Chernobyl gets six-year extension for work on original shelter

07 December 2023

An extension has been agreed for the dismantling of the parts of the original shelter facility most at risk of collapse. The structure was built in 206 days following the 1986 accident at Ukraine's Chernobyl nuclear power plant. 

The original shelter is now within the New Safe Confinement (Image: EBRD)

The licence for the storage of radioactive waste within the shelter has been extended from 2023 to 2029, with a 2025 deadline for the development of a new design for the dismantling of "unstable structures with an unacceptably high probability of collapse", and a 31 October 2029 deadline for completion of the dismantling.

The Shelter Object - also known as the 'sarcophagus' - still contains the molten core of the reactor and an estimated 200 tonnes of highly radioactive material. The stability of the structure has developed into one of the major risk factors at the site. A project to shore up the structure was completed in mid-2008, but at that time the maximum life of the stabilised structures was determined as the end of 2023.

According to the site operator, the "fast pace of its construction and extreme radioactive strain on the building staff caused the construction defects ... actually, at the time of Shelter facility acceptance for commissioning it was clear that the newly constructed facility was only a makeshift solution ... and the foremost task was the development of a new facility design (which has been done with the New Safe Confinement) which would isolate reliably the Chernobyl disaster epicentre from the environment as well as enable the disassembling of the precarious shelter".

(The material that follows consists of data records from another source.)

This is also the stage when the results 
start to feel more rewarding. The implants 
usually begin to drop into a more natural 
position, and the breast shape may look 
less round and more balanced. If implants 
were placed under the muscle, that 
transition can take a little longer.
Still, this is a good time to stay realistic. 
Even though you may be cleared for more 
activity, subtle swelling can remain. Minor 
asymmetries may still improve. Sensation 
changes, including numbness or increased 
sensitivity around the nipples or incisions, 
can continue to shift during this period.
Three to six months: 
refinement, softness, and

The original deadline had been to complete the work by the end of October 2023, however a series of issues have been cited for the delay - including funding delays, the impact of COVID-19 and the Russia-Ukraine war which saw Russian forces occupy the site for two months in 2022.

The site operators said that as a result of these factors they "and contracting companies carried out additional surveys of the building structures, made estimates of the structures’ durability and supporting capability. Technical reports on the results of these activities underpinned the substantiation of the shelter operation period extension. Based on this substantiation, the State Nuclear Regulatory Inspectorate of Ukraine made a decision to approve the alterations to the licence".

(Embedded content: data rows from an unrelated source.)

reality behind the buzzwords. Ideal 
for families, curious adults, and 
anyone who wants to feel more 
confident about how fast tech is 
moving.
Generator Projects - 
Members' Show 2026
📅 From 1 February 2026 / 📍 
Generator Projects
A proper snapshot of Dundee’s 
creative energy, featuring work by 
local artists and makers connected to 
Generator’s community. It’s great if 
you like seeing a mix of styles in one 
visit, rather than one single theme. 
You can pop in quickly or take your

The original shelter over the destroyed unit 4 at Chernobyl was constructed at pace, and the international Shelter Implementation Plan in the 1990s had three phases - firstly to stabilise it and secondly to build a larger secure construction to enclose it - the New Safe Confinement which was completed in 2017 to pave the way for the dismantling and decommissioning stage.

According to World Nuclear Association, the hermetically sealed New Safe Confinement (NSC) "will allow engineers to remotely dismantle the 1986 structure that has shielded the remains of the reactor from the weather since the weeks after the accident. It will enable the eventual removal of the fuel-containing materials in the bottom of the reactor building and accommodate their characterisation, compaction, and packing for disposal. This task represents the most important step in eliminating nuclear hazard at the site - and the real start of dismantling."

The NSC is the largest moveable land-based structure ever built - with a span of 257 metres, a length of 162 metres, a height of 108 metres and a total weight of 36,000 tonnes equipped - and with a lifetime of 100 years has been designed to allow for the eventual dismantling of the ageing makeshift shelter from 1986 and the management of radioactive waste. It has also been designed to withstand temperatures ranging from -43°C to +45°C, a class-three tornado, and an earthquake with a magnitude of 6 on the Richter scale.

Because of its vast dimensions the structure had to be built in two halves which were lifted and successfully joined together in 2015. The process of sliding the entire arched structure from its assembly point into position over unit 4 was completed on 29 November 2016. The original licence, from the State Nuclear Regulatory Inspectorate of Ukraine, for decommissioning was issued in 2019 following fitting out and more than a year of pilot operation and testing of the New Safe Confinement building.